L'idée directrice de GOLD est d'alchimiser la peur en courage et en amour. C'est un travail difficile - il y a une douce patience dans cette musique qui suggère qu'il sait qu'il peut être brûlé à tout moment. Cette prudence tempère l'exubérance d'une chanson comme "Fucking Let Them", dans laquelle un manifeste parlé fait place à une jam cireuse de l'ensemble. Il y a une reconnaissance tacite de la douleur dans presque tous les morceaux, un rappel subtil que les gens n'ont pas tendance à rechercher la paix à moins de vivre son contraire. Une partie du génie de l'album vient de sa construction - parce que la structure a été appliquée après coup, et parce que les musiciens étaient tellement en phase les uns avec les autres, les chansons sont riches de possibilités. C'est le cas de beaucoup de musique calme, bien sûr, mais l'ensemble ne semble jamais tendre vers le mouvement suivant ; son calme ne ferait pas trembler du papier crépon.
Sur "Visitors YT15 - Krupp Steel Condition Pivot", il est entouré de toutes parts par des voix sans paroles. Son saxophone se fraie lentement un chemin parmi les voix, comme s'il testait l'acoustique d'une série de pièces de plus en plus petites pour voir si elles lui renvoient bien le son. Dans l'avant-dernière chanson "Broken Like", il reprend les mots du manifeste qu'il a énoncé dans "Fucking Let Them", la voix presque éteinte et les manières usées ; il ne peut même pas se résoudre à prononcer le mot "amour" alors qu'il répète le sous-titre de l'album.

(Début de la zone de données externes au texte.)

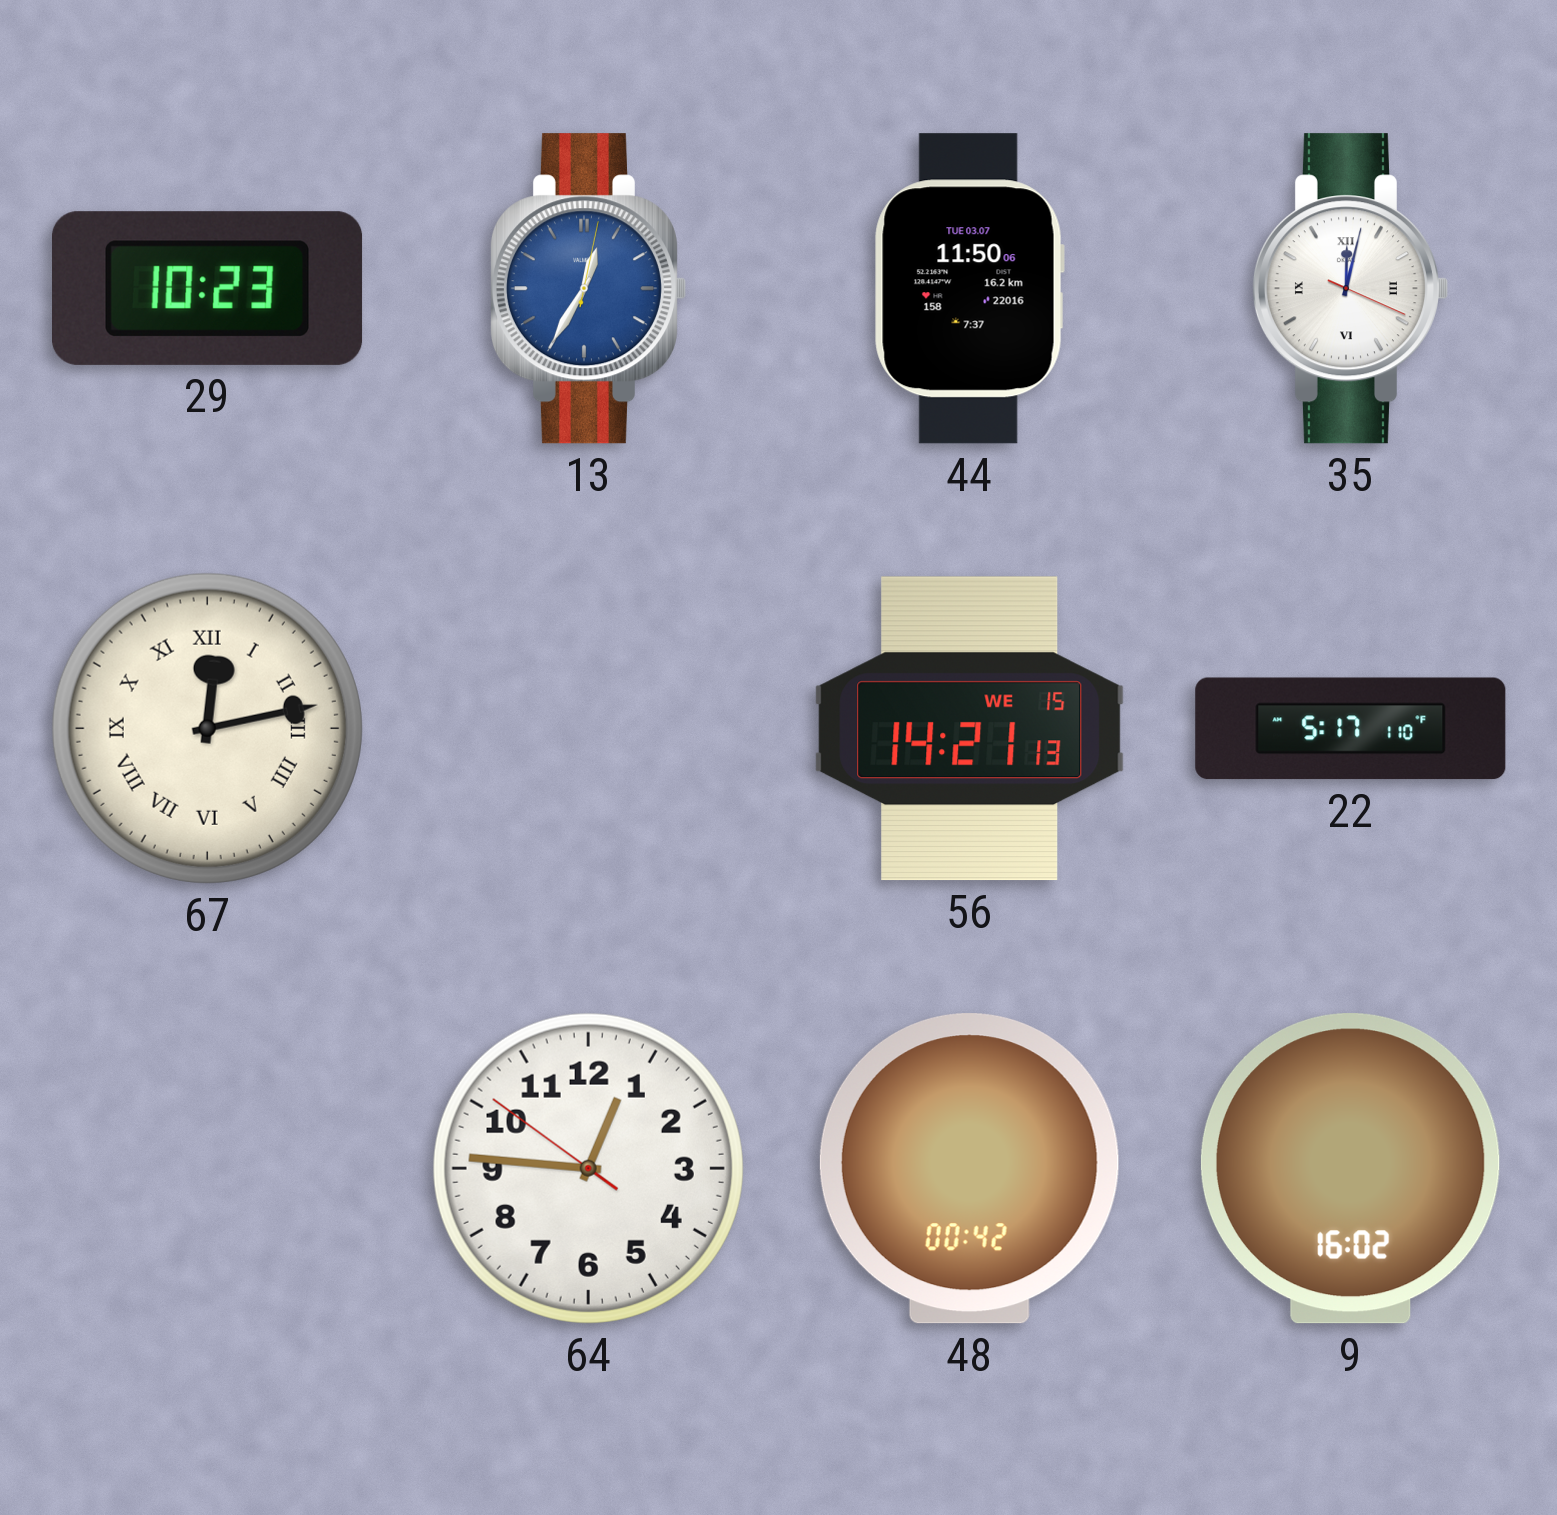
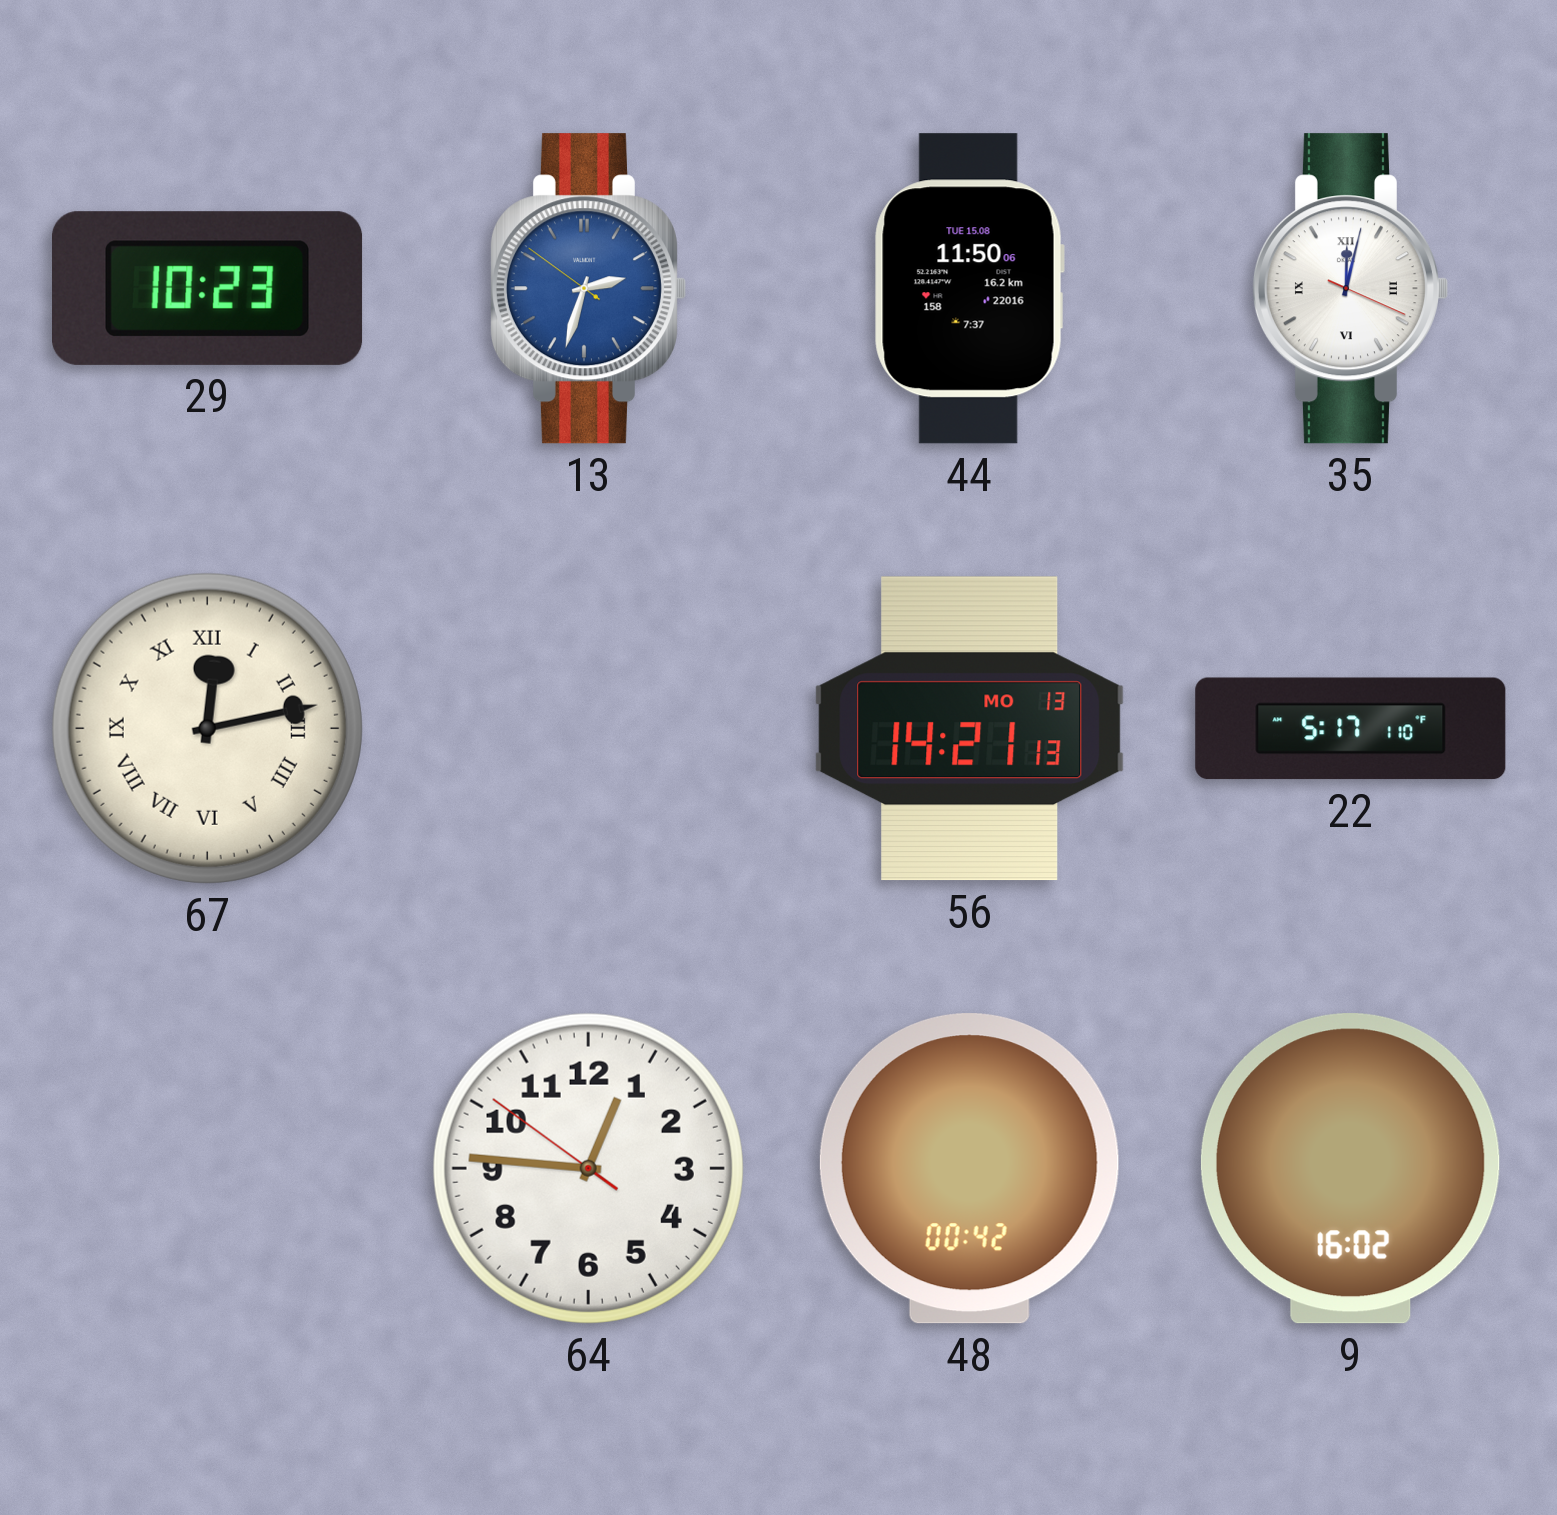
13: 12:35 -> 2:32
44 date: TUE 03.07 -> TUE 15.08
56 date: WE 15 -> MO 13
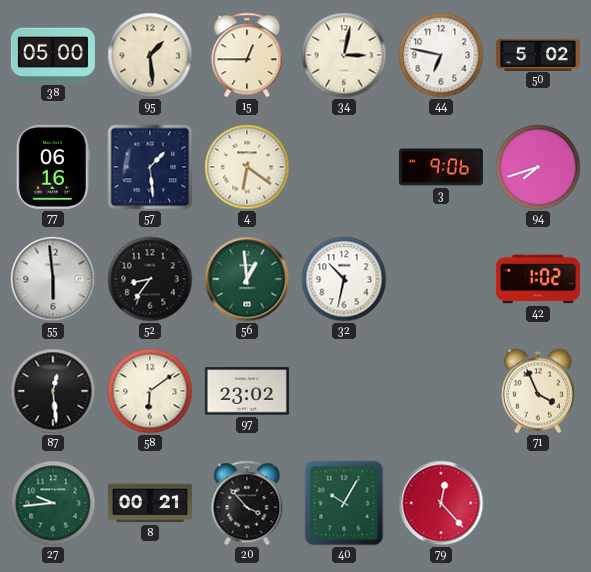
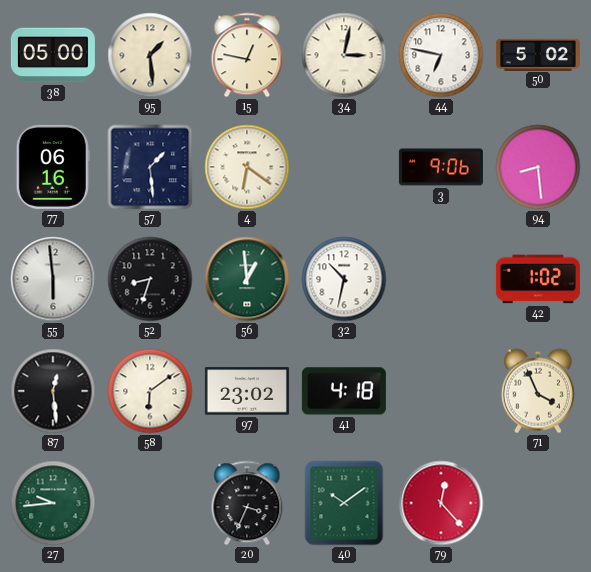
15: 12:45 -> 12:47
94: 7:42 -> 8:29
52: 8:36 -> 8:33
41: none -> 4:18
8: 00:21 -> none
20: 3:53 -> 3:34
40: 10:05 -> 10:09
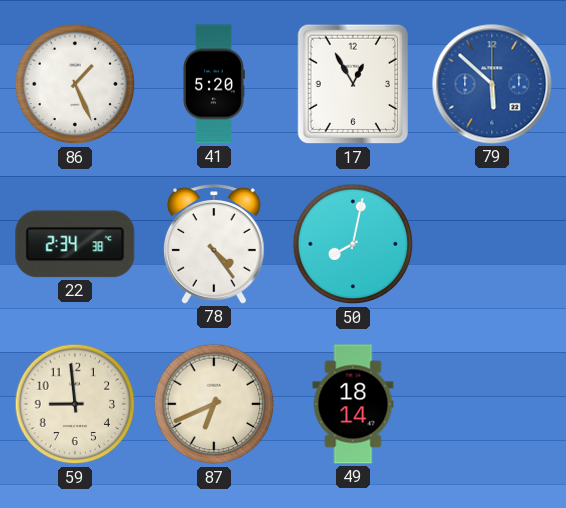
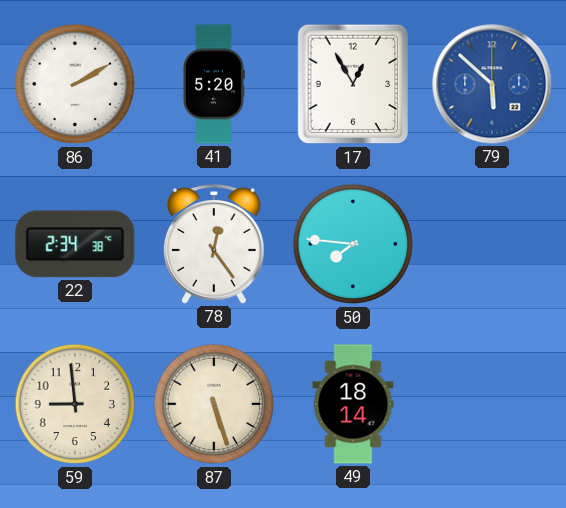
86: 1:26 -> 2:10
78: 4:24 -> 12:24
50: 8:02 -> 7:46
87: 6:41 -> 5:27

Et pourtant, on sait qu'il est là. Alors que le dernier morceau, "Now (Pink Triangle, Blue Valley)", revient en trébuchant sur les accords sympathiques de "A Gente Acaba", avec un saxo et une guitare slide qui s'échangent des gémissements et un piano qui se dirige vers l'indignation, le chant épuisé de DePlume dans "Broken Like" reste dans l'atmosphère. L'humeur a changé. Le travail est devenu difficile, presque trop lourd à porter. Mais le message reste le même : s’apprécier pour aimer et partager la musique et le monde.
Alabaster dePlume - GOLD: Go Forward in the Courage of Your Love - International Anthem
Tout commence au tout début des années 1990, et coïncide avec l’apparition de la techno en France et l’age d’or des radios libres (Nova, FG, Ici et Maintenant, Radio Libertaire). Chimère FM, c’est l’histoire d’une amitié et d’une collaboration artistique entre Nico (I:Cube) et Fred (John Cravache).
Le groupe entend perpétuer l’esprit pionnier de ces radios indépendantes au travers de son univers onirique et légèrement hors du temps. Des heures de fausses interviews radiophoniques et d’improvisations sont archivées sur cassette audio. Les choses deviennent un peu plus sérieuses après le bug de l’an 2000. L’album de John Cravache Cité Nomades (Versatile records, 2016) voit le jour et est le résultat de longues jams sessions en studio. John Cravache signe les textes et la musique avec l’aide d’I:Cube.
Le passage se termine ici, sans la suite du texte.